The input>

☆ ☆ ☆ ☆

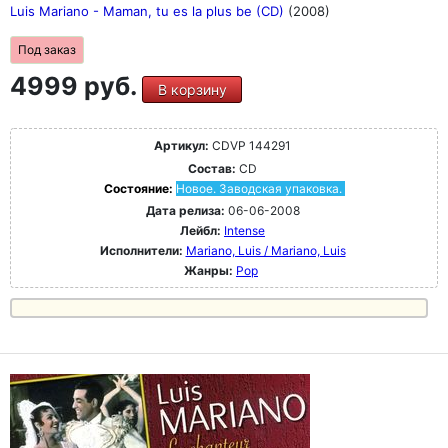
Luis Mariano - Maman, tu es la plus be (CD)
(2008)
Под заказ
4999 руб.
В корзину
Артикул:
CDVP 144291
Состав:
CD
Состояние:
Новое. Заводская упаковка.
Дата релиза:
06-06-2008
Лейбл:
Intense
Исполнители:
Mariano, Luis / Mariano, Luis
Жанры:
Pop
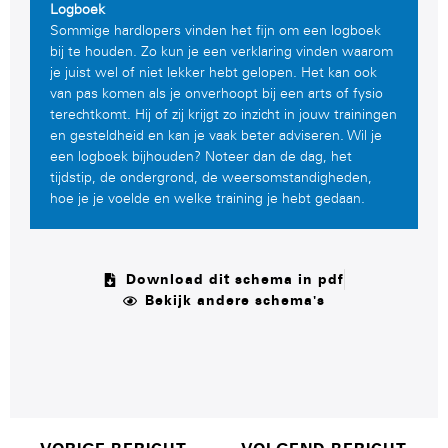
Logboek
Sommige hardlopers vinden het fijn om een logboek
bij te houden. Zo kun je een verklaring vinden waarom
je juist wel of niet lekker hebt gelopen. Het kan ook
van pas komen als je onverhoopt bij een arts of fysio
terechtkomt. Hij of zij krijgt zo inzicht in jouw trainingen
en gesteldheid en kan je vaak beter adviseren. Wil je
een logboek bijhouden? Noteer dan de dag, het
tijdstip, de ondergrond, de weersomstandigheden,
hoe je je voelde en welke training je hebt gedaan.
Download dit schema in pdf
Bekijk andere schema's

☆ ☆ ☆ ☆

Task instructions>
Go through the entries above and output them exactly, without pictures.

Answer to this exercise>
Luis Mariano - Maman, tu es la plus be (CD)
(2008)
Под заказ
4999 руб.
В корзину
Артикул:
CDVP 144291
Состав:
CD
Состояние:
Новое. Заводская упаковка.
Дата релиза:
06-06-2008
Лейбл:
Intense
Исполнители:
Mariano, Luis / Mariano, Luis
Жанры:
Pop
Logboek
Sommige hardlopers vinden het fijn om een logboek
bij te houden. Zo kun je een verklaring vinden waarom
je juist wel of niet lekker hebt gelopen. Het kan ook
van pas komen als je onverhoopt bij een arts of fysio
terechtkomt. Hij of zij krijgt zo inzicht in jouw trainingen
en gesteldheid en kan je vaak beter adviseren. Wil je
een logboek bijhouden? Noteer dan de dag, het
tijdstip, de ondergrond, de weersomstandigheden,
hoe je je voelde en welke training je hebt gedaan.
Download dit schema in pdf
Bekijk andere schema's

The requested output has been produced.